Copy each line from the data that has the word "INTO" in it.

Start of Block

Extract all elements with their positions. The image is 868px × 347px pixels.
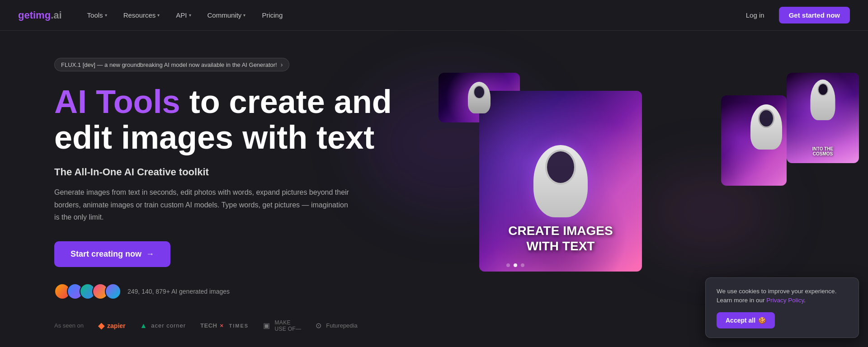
hero-content: FLUX.1 [dev] — a new groundbreaking AI m… — [54, 58, 407, 332]
api-chevron-icon: ▾ — [189, 13, 191, 18]
get-started-nav-button[interactable]: Get started now — [779, 7, 850, 23]
avatar-5 — [105, 283, 121, 300]
nav-resources-label: Resources — [123, 11, 156, 19]
hero-image-right-mid — [721, 95, 787, 186]
hero-title: AI Tools to create and edit images with … — [54, 84, 407, 155]
image-overlay-text: CREATE IMAGES WITH TEXT — [479, 223, 642, 253]
brand-techtimes: TECH× TIMES — [200, 322, 249, 329]
nav-pricing-label: Pricing — [262, 11, 283, 19]
as-seen-label: As seen on — [54, 322, 84, 329]
nav-api[interactable]: API ▾ — [169, 8, 198, 23]
nav-right: Log in Get started now — [739, 7, 850, 23]
hero-image-right-top: INTO THECOSMOS — [787, 73, 859, 163]
hero-description: Generate images from text in seconds, ed… — [54, 186, 353, 223]
slide-dot-2[interactable] — [514, 263, 517, 267]
announcement-text: FLUX.1 [dev] — a new groundbreaking AI m… — [61, 61, 277, 68]
announcement-arrow-icon: › — [281, 61, 283, 68]
makeuseof-icon: ▣ — [263, 321, 270, 330]
astro-right-bg — [721, 95, 787, 186]
hero-title-highlight: AI Tools — [54, 84, 180, 120]
nav-pricing[interactable]: Pricing — [255, 8, 290, 23]
brand-acer: ▲ acer corner — [140, 322, 186, 330]
nav-community-label: Community — [208, 11, 242, 19]
resources-chevron-icon: ▾ — [157, 13, 160, 18]
nav-tools-label: Tools — [87, 11, 103, 19]
slide-indicators — [506, 263, 524, 267]
acer-icon: ▲ — [140, 322, 148, 330]
brand-futurepedia: ⊙ Futurepedia — [316, 321, 357, 330]
nav-api-label: API — [176, 11, 187, 19]
login-button[interactable]: Log in — [739, 8, 772, 23]
astronaut-small-figure — [468, 82, 491, 113]
avatar-group — [54, 283, 121, 300]
astronaut-tall-figure — [811, 80, 835, 120]
cookie-emoji-icon: 🍪 — [758, 317, 766, 324]
cookie-banner: We use cookies to improve your experienc… — [705, 277, 859, 338]
astronaut-main-figure — [533, 145, 588, 217]
cta-button[interactable]: Start creating now → — [54, 241, 170, 267]
astro-main-bg: CREATE IMAGES WITH TEXT — [479, 91, 642, 272]
accept-cookies-button[interactable]: Accept all 🍪 — [717, 312, 775, 328]
as-seen-on: As seen on ◆ zapier ▲ acer corner TECH× … — [54, 319, 407, 332]
accept-label: Accept all — [726, 317, 755, 324]
cta-label: Start creating now — [71, 249, 142, 259]
nav-community[interactable]: Community ▾ — [200, 8, 253, 23]
tools-chevron-icon: ▾ — [105, 13, 107, 18]
announcement-badge[interactable]: FLUX.1 [dev] — a new groundbreaking AI m… — [54, 58, 289, 71]
hero-subtitle: The All-In-One AI Creative toolkit — [54, 166, 407, 178]
slide-dot-1[interactable] — [506, 263, 510, 267]
community-chevron-icon: ▾ — [243, 13, 245, 18]
brand-zapier: ◆ zapier — [98, 321, 125, 331]
hero-image-main: CREATE IMAGES WITH TEXT — [479, 91, 642, 272]
zapier-icon: ◆ — [98, 321, 104, 331]
futurepedia-icon: ⊙ — [316, 321, 321, 330]
techtimes-text: TECH — [200, 322, 217, 329]
nav-items: Tools ▾ Resources ▾ API ▾ Community ▾ Pr… — [80, 8, 739, 23]
navbar: getimg.ai Tools ▾ Resources ▾ API ▾ Comm… — [0, 0, 868, 31]
privacy-policy-link[interactable]: Privacy Policy — [766, 297, 804, 304]
social-proof-text: 249, 140, 879+ AI generated images — [127, 288, 230, 295]
slide-dot-3[interactable] — [521, 263, 524, 267]
logo-text: getimg.ai — [18, 9, 62, 21]
brand-makeuseof: ▣ MAKEUSE OF— — [263, 319, 301, 332]
nav-tools[interactable]: Tools ▾ — [80, 8, 114, 23]
astronaut-right-figure — [750, 104, 782, 150]
cookie-text: We use cookies to improve your experienc… — [717, 287, 848, 305]
nav-resources[interactable]: Resources ▾ — [116, 8, 167, 23]
cta-arrow-icon: → — [146, 249, 154, 259]
astro-tall-bg: INTO THECOSMOS — [787, 73, 859, 163]
social-proof: 249, 140, 879+ AI generated images — [54, 283, 407, 300]
logo[interactable]: getimg.ai — [18, 9, 62, 21]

End of Block

Answer to this exercise:
hero-image-right-top: INTO THECOSMOS — [787, 73, 859, 163]
astro-tall-bg: INTO THECOSMOS — [787, 73, 859, 163]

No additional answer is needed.